Activity -
Among the records below, how many lines contain the word "China"? The answer is a single number.

Records to process -
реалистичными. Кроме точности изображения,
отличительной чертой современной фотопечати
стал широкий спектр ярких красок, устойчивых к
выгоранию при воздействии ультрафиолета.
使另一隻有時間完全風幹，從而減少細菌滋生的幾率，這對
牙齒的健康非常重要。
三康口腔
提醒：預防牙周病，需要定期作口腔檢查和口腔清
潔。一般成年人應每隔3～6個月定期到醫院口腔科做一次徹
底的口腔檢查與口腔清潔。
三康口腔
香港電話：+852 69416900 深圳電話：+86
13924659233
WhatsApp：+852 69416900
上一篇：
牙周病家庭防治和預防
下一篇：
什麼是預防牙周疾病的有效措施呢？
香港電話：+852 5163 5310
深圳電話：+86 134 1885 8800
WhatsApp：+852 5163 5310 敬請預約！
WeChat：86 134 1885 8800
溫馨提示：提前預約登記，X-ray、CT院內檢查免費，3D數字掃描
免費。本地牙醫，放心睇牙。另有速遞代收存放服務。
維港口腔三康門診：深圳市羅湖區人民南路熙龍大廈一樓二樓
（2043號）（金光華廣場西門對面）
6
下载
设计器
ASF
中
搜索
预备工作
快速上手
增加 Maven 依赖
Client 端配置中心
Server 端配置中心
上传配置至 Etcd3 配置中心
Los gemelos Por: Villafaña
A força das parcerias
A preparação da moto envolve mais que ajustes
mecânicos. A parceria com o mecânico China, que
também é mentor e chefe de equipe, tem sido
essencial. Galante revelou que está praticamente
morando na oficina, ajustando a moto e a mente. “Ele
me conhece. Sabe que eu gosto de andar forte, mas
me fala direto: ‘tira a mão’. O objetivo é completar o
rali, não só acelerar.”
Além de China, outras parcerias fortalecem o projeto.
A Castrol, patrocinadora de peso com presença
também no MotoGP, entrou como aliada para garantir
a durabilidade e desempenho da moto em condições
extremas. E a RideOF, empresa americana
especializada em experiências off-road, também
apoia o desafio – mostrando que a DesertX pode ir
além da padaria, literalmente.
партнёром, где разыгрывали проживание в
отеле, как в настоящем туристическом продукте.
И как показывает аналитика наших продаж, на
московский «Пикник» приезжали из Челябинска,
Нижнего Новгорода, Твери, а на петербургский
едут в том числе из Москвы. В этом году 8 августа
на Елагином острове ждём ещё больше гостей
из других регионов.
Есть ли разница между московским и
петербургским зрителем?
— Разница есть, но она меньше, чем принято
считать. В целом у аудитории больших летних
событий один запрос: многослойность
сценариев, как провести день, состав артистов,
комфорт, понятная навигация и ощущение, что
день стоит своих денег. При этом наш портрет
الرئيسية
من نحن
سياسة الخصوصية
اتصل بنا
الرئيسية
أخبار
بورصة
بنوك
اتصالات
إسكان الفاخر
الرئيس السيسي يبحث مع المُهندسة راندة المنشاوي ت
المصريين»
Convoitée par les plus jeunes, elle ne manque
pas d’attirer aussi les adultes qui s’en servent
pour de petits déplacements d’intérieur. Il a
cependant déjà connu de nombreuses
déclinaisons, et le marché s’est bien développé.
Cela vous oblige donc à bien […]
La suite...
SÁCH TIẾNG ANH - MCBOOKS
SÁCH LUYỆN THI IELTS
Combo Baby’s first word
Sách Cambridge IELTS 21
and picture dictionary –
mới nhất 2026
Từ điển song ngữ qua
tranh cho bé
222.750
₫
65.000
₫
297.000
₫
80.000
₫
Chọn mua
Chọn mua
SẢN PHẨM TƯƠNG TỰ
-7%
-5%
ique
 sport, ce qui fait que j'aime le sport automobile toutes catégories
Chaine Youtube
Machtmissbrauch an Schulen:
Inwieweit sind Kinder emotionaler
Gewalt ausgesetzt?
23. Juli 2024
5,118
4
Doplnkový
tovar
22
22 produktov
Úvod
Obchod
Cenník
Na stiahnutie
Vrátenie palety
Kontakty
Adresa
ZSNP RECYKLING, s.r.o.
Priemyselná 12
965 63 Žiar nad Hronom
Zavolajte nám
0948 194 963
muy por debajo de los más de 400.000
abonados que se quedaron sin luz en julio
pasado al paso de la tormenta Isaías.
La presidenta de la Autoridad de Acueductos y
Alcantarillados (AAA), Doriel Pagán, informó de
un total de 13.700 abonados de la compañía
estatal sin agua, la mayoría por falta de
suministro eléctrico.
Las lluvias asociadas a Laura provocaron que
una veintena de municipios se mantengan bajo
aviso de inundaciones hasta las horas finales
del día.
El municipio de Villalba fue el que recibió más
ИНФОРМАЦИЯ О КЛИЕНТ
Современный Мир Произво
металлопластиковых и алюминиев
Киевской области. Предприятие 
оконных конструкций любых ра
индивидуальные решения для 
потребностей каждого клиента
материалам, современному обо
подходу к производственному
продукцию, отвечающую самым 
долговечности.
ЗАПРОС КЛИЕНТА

Exercise answer -
2